Which lines in the records below contain the word "Buildhistory"? Copy each one.

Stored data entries
= = =

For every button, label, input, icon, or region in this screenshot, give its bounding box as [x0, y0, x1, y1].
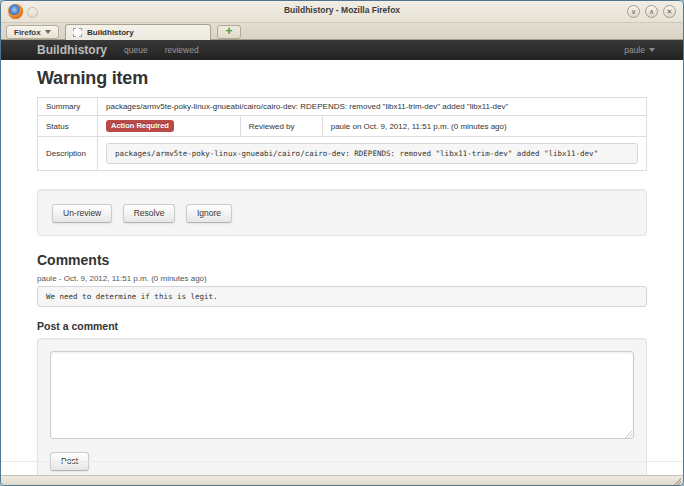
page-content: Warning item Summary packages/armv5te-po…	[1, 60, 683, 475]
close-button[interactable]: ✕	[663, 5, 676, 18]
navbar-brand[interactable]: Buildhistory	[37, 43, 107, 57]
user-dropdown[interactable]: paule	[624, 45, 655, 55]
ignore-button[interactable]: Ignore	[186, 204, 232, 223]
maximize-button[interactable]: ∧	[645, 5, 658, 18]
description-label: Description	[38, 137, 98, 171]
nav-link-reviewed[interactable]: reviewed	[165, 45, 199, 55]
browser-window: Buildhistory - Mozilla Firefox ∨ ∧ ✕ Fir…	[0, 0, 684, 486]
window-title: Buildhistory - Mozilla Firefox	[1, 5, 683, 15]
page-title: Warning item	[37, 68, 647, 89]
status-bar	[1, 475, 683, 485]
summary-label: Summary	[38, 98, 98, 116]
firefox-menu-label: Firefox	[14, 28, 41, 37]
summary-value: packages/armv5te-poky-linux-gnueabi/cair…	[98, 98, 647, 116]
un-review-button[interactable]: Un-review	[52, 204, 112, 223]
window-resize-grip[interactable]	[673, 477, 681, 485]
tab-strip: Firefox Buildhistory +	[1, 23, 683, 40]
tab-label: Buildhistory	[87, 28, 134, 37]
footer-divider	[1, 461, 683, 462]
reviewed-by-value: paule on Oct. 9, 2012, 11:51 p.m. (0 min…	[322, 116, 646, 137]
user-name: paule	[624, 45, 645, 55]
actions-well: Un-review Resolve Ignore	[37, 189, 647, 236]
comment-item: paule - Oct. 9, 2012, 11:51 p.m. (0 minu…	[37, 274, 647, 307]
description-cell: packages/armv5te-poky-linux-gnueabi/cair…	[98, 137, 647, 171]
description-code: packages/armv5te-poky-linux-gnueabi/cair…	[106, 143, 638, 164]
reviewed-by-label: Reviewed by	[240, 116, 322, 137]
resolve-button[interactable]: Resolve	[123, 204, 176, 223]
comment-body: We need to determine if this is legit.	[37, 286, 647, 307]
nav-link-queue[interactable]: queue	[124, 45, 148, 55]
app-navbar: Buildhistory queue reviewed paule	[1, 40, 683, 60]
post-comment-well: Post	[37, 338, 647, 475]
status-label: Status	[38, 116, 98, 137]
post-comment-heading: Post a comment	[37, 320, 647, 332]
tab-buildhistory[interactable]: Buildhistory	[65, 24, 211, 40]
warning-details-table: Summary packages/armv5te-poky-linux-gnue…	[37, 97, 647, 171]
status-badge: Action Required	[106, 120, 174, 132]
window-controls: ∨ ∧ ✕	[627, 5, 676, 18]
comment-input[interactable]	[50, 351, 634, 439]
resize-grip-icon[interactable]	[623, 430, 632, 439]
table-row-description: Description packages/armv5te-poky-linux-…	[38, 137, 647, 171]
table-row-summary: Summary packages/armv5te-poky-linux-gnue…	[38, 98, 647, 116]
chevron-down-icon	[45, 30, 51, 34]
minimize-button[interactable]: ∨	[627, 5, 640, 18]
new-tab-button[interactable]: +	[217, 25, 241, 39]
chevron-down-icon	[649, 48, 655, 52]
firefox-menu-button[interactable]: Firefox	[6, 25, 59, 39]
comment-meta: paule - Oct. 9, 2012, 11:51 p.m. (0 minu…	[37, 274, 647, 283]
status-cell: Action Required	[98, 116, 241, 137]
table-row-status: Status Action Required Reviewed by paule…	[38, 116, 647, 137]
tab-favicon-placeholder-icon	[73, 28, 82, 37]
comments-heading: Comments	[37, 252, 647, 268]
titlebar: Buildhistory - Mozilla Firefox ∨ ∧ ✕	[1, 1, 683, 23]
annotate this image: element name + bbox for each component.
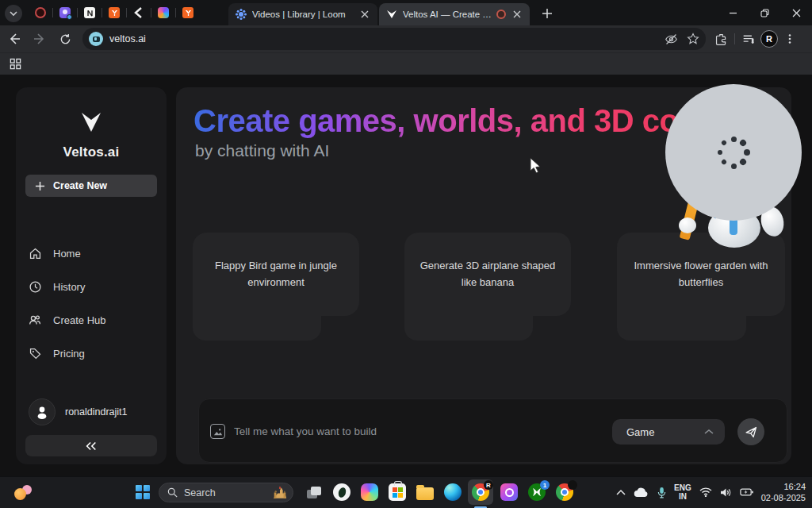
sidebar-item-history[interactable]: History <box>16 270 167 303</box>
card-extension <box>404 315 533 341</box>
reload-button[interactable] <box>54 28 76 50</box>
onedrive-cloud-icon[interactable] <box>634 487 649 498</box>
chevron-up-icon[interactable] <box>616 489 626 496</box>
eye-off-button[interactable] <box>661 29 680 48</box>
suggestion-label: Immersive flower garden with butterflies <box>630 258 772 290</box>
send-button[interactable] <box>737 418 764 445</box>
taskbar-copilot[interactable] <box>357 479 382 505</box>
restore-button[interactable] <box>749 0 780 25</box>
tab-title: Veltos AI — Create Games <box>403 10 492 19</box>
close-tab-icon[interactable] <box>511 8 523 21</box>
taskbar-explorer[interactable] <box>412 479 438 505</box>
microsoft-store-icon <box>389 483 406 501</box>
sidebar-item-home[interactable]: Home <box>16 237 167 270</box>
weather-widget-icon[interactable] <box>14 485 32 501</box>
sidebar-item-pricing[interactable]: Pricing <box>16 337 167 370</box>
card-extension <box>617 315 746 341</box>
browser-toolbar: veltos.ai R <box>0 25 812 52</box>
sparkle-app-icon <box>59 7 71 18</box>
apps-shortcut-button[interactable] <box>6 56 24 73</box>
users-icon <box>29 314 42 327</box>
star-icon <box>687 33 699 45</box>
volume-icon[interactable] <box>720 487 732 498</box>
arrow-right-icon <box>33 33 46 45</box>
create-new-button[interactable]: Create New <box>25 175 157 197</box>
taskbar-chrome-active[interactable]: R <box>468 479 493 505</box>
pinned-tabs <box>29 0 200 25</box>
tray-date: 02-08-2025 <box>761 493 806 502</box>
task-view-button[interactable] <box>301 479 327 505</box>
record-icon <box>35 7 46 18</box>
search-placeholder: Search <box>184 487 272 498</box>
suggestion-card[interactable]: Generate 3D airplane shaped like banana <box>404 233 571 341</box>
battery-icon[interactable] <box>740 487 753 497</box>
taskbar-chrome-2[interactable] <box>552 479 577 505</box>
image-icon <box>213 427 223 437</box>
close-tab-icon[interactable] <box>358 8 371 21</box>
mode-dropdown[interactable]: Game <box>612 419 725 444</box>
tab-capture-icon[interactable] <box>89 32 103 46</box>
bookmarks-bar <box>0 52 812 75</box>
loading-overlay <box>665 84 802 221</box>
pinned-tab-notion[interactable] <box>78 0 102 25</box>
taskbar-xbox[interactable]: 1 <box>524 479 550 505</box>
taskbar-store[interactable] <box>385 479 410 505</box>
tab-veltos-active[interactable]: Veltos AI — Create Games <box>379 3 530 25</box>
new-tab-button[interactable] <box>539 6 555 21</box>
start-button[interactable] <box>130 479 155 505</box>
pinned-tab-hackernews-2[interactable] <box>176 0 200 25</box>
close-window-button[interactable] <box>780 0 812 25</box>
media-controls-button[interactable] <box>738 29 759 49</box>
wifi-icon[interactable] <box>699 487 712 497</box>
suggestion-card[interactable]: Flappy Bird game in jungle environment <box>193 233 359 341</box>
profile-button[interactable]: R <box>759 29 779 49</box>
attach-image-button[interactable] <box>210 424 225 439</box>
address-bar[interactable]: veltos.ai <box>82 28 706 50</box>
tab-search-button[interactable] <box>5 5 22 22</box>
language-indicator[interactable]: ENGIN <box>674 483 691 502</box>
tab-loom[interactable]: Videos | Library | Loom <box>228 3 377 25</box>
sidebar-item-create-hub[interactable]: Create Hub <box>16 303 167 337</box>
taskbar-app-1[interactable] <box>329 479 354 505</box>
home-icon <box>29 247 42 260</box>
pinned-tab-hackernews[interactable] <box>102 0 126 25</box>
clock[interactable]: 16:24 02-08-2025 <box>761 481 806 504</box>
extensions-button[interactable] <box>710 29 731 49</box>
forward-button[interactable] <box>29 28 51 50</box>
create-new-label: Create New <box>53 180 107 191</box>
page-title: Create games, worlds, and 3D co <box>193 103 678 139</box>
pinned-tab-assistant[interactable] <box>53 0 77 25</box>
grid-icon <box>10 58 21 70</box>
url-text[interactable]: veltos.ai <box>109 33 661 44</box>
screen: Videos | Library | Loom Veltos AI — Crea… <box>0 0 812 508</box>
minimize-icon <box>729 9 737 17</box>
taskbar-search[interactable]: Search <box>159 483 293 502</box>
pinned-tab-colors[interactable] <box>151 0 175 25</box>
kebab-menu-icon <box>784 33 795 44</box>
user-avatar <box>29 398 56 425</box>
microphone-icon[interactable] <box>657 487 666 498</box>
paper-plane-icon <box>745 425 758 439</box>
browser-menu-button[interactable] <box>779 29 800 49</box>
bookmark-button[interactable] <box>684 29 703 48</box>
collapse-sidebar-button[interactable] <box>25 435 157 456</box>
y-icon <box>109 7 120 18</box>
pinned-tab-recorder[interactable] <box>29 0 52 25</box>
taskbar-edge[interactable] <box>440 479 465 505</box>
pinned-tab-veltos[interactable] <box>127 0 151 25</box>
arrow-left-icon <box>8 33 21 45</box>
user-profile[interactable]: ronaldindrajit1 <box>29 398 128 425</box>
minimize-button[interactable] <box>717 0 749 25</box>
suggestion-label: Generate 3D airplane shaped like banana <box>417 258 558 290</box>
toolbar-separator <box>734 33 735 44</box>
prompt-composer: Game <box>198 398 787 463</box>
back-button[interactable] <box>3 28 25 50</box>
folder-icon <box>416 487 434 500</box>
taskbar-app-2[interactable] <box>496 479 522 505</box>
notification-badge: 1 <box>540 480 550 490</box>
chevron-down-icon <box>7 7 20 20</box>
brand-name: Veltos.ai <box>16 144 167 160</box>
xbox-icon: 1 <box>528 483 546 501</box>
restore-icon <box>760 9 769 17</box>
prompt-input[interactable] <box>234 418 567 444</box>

= = =

_ANSWER SECTION:_
navbar-brand[interactable]: Buildhistory	[37, 43, 107, 57]
browser-window: Buildhistory - Mozilla Firefox ∨ ∧ ✕ Fir…	[0, 0, 684, 486]
window-title: Buildhistory - Mozilla Firefox	[1, 5, 683, 15]
tab-strip: Firefox Buildhistory +	[1, 23, 683, 40]
tab-label: Buildhistory	[87, 28, 134, 37]
app-navbar: Buildhistory queue reviewed paule	[1, 40, 683, 60]
tab-buildhistory[interactable]: Buildhistory	[65, 24, 211, 40]
titlebar: Buildhistory - Mozilla Firefox ∨ ∧ ✕	[1, 1, 683, 23]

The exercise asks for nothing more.